However, in research, this is not what we want. We want each line as a sentence, turn construction unit (TCU), etc. So, let's combine some short segments to make them sentences.

One thing to keep in mind is that people don't speak perfectly in natural settings: they produce pauses, disfluencies, etc. To reflect this, let's combine segments only if:

1. there's no time difference between the end of the target segment and the start of the next segment (diff = 0), and 
2. there's no period in the target segment. 
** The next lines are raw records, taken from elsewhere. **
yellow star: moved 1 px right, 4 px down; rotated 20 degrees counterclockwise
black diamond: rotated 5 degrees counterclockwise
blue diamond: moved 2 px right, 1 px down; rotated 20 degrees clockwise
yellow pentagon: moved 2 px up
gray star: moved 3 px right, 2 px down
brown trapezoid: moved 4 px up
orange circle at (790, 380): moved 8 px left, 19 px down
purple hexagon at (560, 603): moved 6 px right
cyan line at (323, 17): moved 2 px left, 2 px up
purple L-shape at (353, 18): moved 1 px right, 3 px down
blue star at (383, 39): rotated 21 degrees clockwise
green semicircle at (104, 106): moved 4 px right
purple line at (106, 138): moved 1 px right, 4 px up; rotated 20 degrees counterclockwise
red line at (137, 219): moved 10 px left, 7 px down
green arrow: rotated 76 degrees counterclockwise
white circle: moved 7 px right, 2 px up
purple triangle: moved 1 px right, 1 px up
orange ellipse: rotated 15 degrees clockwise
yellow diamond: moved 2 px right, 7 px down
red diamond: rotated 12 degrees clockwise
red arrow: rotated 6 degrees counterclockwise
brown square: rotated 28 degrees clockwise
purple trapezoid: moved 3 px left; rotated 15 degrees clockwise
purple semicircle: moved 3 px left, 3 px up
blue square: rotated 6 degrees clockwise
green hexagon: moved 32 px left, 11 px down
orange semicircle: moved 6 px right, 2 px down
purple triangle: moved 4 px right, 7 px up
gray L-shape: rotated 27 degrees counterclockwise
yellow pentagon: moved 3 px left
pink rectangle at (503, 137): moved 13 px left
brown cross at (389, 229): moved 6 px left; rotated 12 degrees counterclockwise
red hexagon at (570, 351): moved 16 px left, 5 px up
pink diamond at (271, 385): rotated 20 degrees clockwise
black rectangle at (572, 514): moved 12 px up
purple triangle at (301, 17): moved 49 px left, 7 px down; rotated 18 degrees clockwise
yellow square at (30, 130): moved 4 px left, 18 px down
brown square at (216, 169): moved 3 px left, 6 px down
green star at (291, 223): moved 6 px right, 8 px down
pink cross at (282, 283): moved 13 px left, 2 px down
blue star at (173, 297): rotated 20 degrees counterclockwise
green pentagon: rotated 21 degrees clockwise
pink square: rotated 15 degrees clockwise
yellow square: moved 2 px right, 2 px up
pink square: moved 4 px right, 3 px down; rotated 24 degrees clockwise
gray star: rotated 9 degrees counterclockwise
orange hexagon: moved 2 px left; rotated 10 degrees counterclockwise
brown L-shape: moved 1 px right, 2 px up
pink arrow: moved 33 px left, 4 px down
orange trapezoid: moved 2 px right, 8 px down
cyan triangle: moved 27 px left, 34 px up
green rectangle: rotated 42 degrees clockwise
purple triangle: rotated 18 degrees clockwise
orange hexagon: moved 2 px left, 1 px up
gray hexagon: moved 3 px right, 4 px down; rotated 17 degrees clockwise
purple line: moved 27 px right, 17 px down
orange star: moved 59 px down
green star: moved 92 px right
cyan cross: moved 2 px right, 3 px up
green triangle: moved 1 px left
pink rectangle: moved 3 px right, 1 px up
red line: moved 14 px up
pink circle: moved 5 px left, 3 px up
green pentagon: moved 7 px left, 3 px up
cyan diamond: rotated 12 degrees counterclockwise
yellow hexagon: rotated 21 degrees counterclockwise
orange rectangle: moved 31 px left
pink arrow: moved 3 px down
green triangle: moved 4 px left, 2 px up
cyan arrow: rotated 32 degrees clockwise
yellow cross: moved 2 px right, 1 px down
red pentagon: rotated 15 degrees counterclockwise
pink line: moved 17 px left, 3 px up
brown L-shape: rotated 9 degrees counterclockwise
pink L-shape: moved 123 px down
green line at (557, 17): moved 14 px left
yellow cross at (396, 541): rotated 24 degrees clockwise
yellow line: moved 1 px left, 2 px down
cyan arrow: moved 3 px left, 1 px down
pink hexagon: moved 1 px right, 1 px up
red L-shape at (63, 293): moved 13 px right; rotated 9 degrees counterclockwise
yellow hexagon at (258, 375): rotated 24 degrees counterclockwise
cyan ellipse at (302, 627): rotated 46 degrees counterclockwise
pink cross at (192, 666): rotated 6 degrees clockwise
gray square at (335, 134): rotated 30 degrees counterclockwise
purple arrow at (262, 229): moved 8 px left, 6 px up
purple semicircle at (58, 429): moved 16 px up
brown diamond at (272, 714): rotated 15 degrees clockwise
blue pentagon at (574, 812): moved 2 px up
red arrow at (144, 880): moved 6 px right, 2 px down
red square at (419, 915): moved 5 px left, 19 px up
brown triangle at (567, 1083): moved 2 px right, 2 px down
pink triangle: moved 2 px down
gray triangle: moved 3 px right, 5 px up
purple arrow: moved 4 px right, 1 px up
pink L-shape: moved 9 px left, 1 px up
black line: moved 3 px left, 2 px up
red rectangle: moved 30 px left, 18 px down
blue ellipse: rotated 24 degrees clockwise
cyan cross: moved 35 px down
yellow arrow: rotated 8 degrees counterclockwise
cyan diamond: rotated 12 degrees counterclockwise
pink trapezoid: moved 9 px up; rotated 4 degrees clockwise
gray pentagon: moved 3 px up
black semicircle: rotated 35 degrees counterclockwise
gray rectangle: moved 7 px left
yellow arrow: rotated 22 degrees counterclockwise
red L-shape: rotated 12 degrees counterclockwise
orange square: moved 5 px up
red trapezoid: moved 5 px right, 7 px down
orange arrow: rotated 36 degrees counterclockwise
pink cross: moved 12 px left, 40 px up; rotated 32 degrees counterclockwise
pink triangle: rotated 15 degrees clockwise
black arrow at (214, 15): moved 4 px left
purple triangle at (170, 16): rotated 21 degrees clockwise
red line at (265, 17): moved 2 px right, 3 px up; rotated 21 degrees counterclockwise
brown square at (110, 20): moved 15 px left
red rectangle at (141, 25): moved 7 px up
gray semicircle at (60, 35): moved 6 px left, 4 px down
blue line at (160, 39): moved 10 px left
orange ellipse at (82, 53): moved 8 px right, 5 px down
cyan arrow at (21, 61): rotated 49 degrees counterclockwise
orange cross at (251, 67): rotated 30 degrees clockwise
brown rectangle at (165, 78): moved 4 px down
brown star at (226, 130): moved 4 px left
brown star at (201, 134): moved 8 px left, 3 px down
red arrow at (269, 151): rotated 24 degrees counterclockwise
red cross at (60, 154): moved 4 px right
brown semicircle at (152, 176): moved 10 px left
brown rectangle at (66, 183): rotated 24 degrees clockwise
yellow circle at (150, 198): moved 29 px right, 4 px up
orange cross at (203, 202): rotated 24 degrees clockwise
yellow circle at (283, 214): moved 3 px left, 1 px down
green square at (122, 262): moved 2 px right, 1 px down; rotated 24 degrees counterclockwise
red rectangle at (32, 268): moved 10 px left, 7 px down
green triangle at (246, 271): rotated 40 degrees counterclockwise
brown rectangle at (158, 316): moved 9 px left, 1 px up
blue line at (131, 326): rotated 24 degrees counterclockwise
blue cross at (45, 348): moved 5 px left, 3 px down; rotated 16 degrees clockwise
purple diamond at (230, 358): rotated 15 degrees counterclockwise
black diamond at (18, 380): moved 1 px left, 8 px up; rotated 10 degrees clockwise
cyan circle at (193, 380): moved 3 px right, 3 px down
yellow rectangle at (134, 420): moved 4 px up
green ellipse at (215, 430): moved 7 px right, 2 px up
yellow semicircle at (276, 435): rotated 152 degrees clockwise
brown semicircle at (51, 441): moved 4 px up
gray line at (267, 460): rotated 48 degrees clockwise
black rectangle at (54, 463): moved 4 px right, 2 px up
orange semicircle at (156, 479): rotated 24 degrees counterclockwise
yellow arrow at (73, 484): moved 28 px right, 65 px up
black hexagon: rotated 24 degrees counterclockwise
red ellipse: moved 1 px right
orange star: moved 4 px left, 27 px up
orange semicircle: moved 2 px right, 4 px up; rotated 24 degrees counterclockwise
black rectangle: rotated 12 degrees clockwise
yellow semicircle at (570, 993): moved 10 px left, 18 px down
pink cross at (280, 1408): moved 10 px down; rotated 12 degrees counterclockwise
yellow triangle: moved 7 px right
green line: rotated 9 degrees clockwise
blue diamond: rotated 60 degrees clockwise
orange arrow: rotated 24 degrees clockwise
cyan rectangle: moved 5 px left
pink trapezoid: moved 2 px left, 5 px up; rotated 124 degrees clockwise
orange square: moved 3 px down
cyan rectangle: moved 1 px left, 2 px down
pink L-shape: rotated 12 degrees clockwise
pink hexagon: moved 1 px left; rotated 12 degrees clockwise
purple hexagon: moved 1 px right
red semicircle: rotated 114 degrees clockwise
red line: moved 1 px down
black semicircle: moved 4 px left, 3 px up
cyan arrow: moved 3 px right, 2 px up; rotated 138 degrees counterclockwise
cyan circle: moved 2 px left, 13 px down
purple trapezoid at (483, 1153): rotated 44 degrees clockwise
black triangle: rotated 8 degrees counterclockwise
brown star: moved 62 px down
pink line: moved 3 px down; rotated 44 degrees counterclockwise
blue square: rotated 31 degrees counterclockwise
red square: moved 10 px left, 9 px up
To illustrate, let's take a look at the following example:

| id | start | end | text | diff (sec) |
|----|-------|-----|------|------|
| 0  |00:00:08.940|00:00:13.500|I see the beautiful wedding cake in a little table|0|
| 1  |00:00:13.500|00:00:15.300|with two chairs for the bride and the groom.|0|
| 2  |00:00:15.300|00:00:16.780|Instead of the bride and the groom,|0|
| 3  |00:00:16.780|00:00:21.420|there is Lupe and Angie sitting perfectly.|4.69|

Here, we will combine segment 0 and 1 because the time difference between the end of segment 0 and the start of segment 1 is 0, and segment 0 doesn't have a period in it.<br>
As for the segment 1 and 2, although the time difference is 0, we will **not** combine them, as segment 1 has a period.<br>
Lastly, we will **not** combine segment 3 and 4 because the time difference isn't 0.

Let's write a script to implement this!!

In [13]:
### Function to combine segments
def combine_segments(file_path):
    silence_duration = 0  #in seconds
    
    new_df = pd.DataFrame([], columns=['start', 'end', 'text', 'diff'])
    new_list = []

    df = pd.read_csv(file_path)
    df['diff'] = convert_string_to_float(df['start'].shift(-1)) - convert_string_to_float(df['end']) # we need to convert from string to dtype: float64 to perform calculation

    #initiate variables used in the for loop
    count = 0
    text = ""
    start = ""
    end = ""

    for index, row in df.iterrows():
        if pd.isnull(df.loc[index, 'text']):            #if the value of text is null 
            continue                                    #skip the row  
        
        #when the difference between next segment's start time - current segment's end time is less than "silence_duration" and the text doesn't contain "."
        if df.loc[index, 'diff'] <= silence_duration and "." not in df.loc[index, 'text']:
            text += df.loc[index, 'text']               #add the value of text to "text" variable
            if count == 0:                              #if this is the first segment after a long pause (> silence_duration)
                start = df.loc[index, 'start']
                count += 1

        else:
            if start == "":
                start = df.loc[index, 'start']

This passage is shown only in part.